Feb. 8th, 2026 07:15 am
varidog: (Default)
[personal profile] varidog
Descenders is a downhill mountain bike game. How cool is that? It was outside my normal play style, but I gave it a go anyway, with my best sporting spirit.

You go downhill mountain biking through randomly created tracks. Everybody's going at their own pace. If you complete a track, you get an option to go to the next track, all over the mountain, where you get to ride more. When it comes to focus, the designers go this right. It's all downhill all the time.

Since I'm not into mountain biking, almost all of this was new to me, so there was a learning curve. In game, there's no place more dangerous than the beginning tutorial area. When I got started, I wiped out so quickly and so often that I began howling in laughter. That humor helped. In this game, you will wipe out, and when learning to do things, wipe out often. You need to get comfortable with that. Wiping out is also the only penalty that there is. 

As you do things you earn rep, and as you earn rep, you get gear, transforming yourself from a generic beginner into a colorful rider. You can also get sponsored by a team and get their team colors. I was a nutcase on cross country enough that I got the green uniform.
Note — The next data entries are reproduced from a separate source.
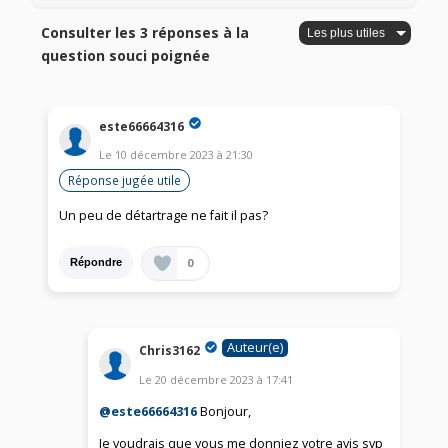
Consulter les 3 réponses à la
question souci poignée
este66664316
Le
10 décembre 2023
à
21:30
Réponse jugée utile
Un peu de détartrage ne fait il pas?
0
Répondre
Auteur(e)
Chris3162
Le
20 décembre 2023
à
17:41
@este66664316
Bonjour,
Je voudrais que vous me donniez votre avis svp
For my setup, I discovered that my controller way too twitchy. I'd throw myself off the path for at every maneuver, and even touching the brakes sent me flying over the handlebars. (This made me ask why my bike only has a front wheel brake.) I eventually found a better setting under the Steam options for that particular game, which helped, but even that was still too sensitive. In this type of game, the lack of an in-game controller adjustment is a significant omission.

I went way too fast early on, but I eventually learned to go slower, which helped. The best way that I found to go slower was to turn off the music. I could then hear the bike clicking.

I enjoyed the music, but they didn't nearly give me enough. More please.

Another thing that helped my control was changing into first person mode. With that, some of my real life bicycling skills kicked in.

I felt no sense of mass or inertia, which is usual for a racing game, an always presents as a problem. I also felt no sense of tire grip, which also messed with my head. I believe that their controls are linear, not on curves.

I found the stunt system rather annoying, and I eventually stopped attempting stunts because I crashed so early and often. They definitely need a better method for teaching the players how to do the various stunts. If the designers did include a method, beyond the tutorial, they didn't communicate it very well.

I found that the game punished you for going too fast, but it also punished you for not going fast enough, and there were some obstacles, like jumping over racks, that routinely got me. No matter how fast I went, I didn't go fast enough, even when I was going out of control fast. There had to be a method, but I never worked that out.

I eventually made it to the next area, so yay for me. I learned a little something.

Unfortunately, my eyes began bothering me. I can't do fast or twitchy games for very long before my eye sockets complain. That means that I can't do this game very much, which is a shame. It's a fun casual game once you get going.

If you like the feel of racing and going fast, but you don't actually like the structure of competing, this is an enjoyable game. It's a bit specialized, and has its rough edges, but it seems to get the most important parts right.